The pattern is clear. The true answer to the great social questions in El Salvador is found in Christ. Jesus is the savior of the world because Jesus is the author of life.

Romero affirms that the glory of God is a poor person fully alive -- Gloria Dei, vivens pauper. Thus, the greatness of a nation is measured by the life of its poor.

Romero has been called the voice of the voiceless. Certainly, he spoke in behalf of the outcast in his archdiocese. In a typical Sunday homily, Romero would devote about half his time to a detailed description of the atrocities taking place in El Salvador during the week.

Particularly striking is how he called the victims by name. In Romero’s preaching, those who had been rendered voiceless through intimidation or death found a voice. As long as their names were remembered, they would not be erased from history.

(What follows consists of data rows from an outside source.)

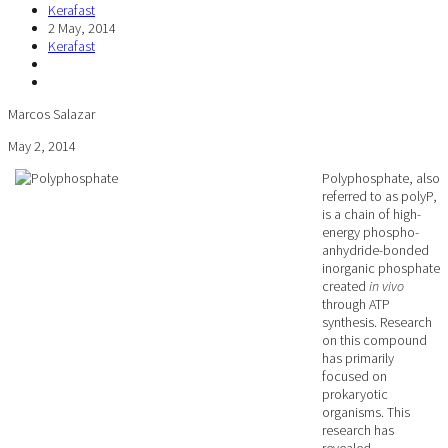
Kerafast
2 May, 2014
Kerafast
Marcos Salazar
May 2, 2014
Polyphosphate, also
referred to as polyP,
is a chain of high-
energy phospho-
anhydride-bonded
inorganic phosphate
created
in vivo
through ATP
synthesis. Research
on this compound
has primarily
focused on
prokaryotic
organisms. This
research has
revealed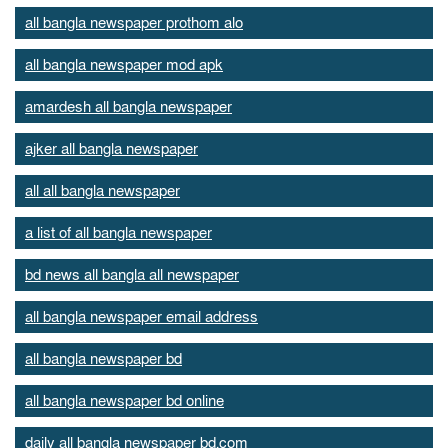
all bangla newspaper prothom alo
all bangla newspaper mod apk
amardesh all bangla newspaper
ajker all bangla newspaper
all all bangla newspaper
a list of all bangla newspaper
bd news all bangla all newspaper
all bangla newspaper email address
all bangla newspaper bd
all bangla newspaper bd online
daily all bangla newspaper bd.com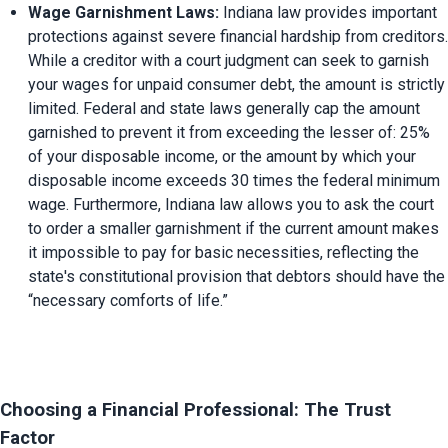
Wage Garnishment Laws:
 Indiana law provides important 
protections against severe financial hardship from creditors. 
While a creditor with a court judgment can seek to garnish 
your wages for unpaid consumer debt, the amount is strictly 
limited. Federal and state laws generally cap the amount 
garnished to prevent it from exceeding the lesser of: 25% 
of your disposable income, or the amount by which your 
disposable income exceeds 30 times the federal minimum 
wage. Furthermore, Indiana law allows you to ask the court 
to order a smaller garnishment if the current amount makes 
it impossible to pay for basic necessities, reflecting the 
state's constitutional provision that debtors should have the 
“necessary comforts of life.”
Choosing a Financial Professional: The Trust 
Factor 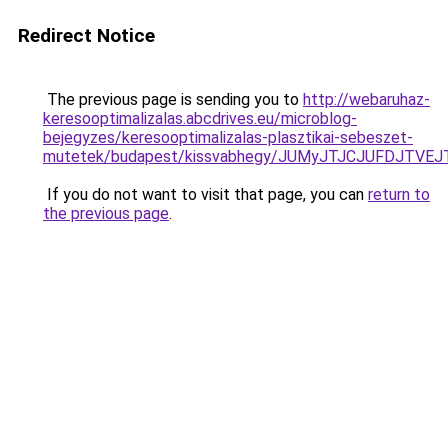
Redirect Notice
The previous page is sending you to
http://webaruhaz-
keresooptimalizalas.abcdrives.eu/microblog-
bejegyzes/keresooptimalizalas-plasztikai-sebeszet-
mutetek/budapest/kissvabhegy/JUMyJTJCJUFDJT
If you do not want to visit that page, you can
return to
the previous page
.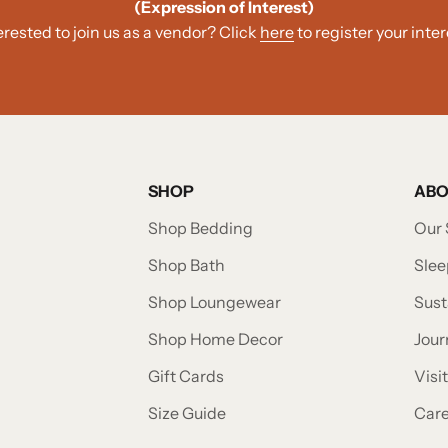
(Expression of Interest)
erested to join us as a vendor? Click
here
to register your inter
SHOP
AB
Shop Bedding
Our 
Shop Bath
Slee
Shop Loungewear
Sust
Shop Home Decor
Jour
Gift Cards
Visi
Size Guide
Car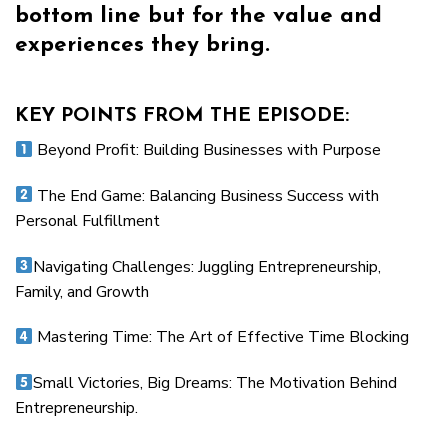
bottom line but for the value and
experiences they bring.
KEY POINTS FROM THE EPISODE:
Beyond Profit: Building Businesses with Purpose
The End Game: Balancing Business Success with
Personal Fulfillment
Navigating Challenges: Juggling Entrepreneurship,
Family, and Growth
Mastering Time: The Art of Effective Time Blocking
Small Victories, Big Dreams: The Motivation Behind
Entrepreneurship.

Even so, Romero himself never claimed to be the voice of the voiceless. Romero believed that the whole church is called to be the voice of the voiceless, because, as he told his listeners, the church is “God’s best microphone.”

This is an unbelievable claim, contradicted by the history of how the church has often served to amplify the voices of the powerful.

And yet Romero insisted that the church is God’s best microphone, because it is the body of Christ in history. In carrying out its mission, the church listens to the voice of Christ in Scripture and in the cries of the marginalized people longing for liberation. The church is God’s best microphone when kept close to the lips and lives of the poor.

As I think of the 40 years since Romero was killed, I think of what has been happening in El Salvador. It has been a Lenten journey for Romero’s people. Peace accords have been signed; monuments have been built; but not much has changed.

For the past 10 years, I have been traveling to El Salvador regularly. Just recently, I was there on a pilgrimage with Duke Divinity School students. We visited the sites of mass graves, met an ecumenical group of women working for peace, spoke with pastors and heard from human rights lawyers.

The signs are bleak: vast income inequality, a culture of impunity, the criminalization of youth, the erosion of family life, massive migration. Yet I find El Salvador to be a fundamentally hopeful place, because God’s best microphone is still broadcasting.

Rutilio Grande is gone. Óscar Romero is gone. But as Romero said in an Advent homily, “The Word remains and this is a great comfort to all preachers -- their voice will disappear but their words which are a proclamation of Christ, will remain in the hearts of those who desire to accept them.”

The Word remains, and it is still being carried by God’s best microphone, the people of God, the church, Christ’s body in history.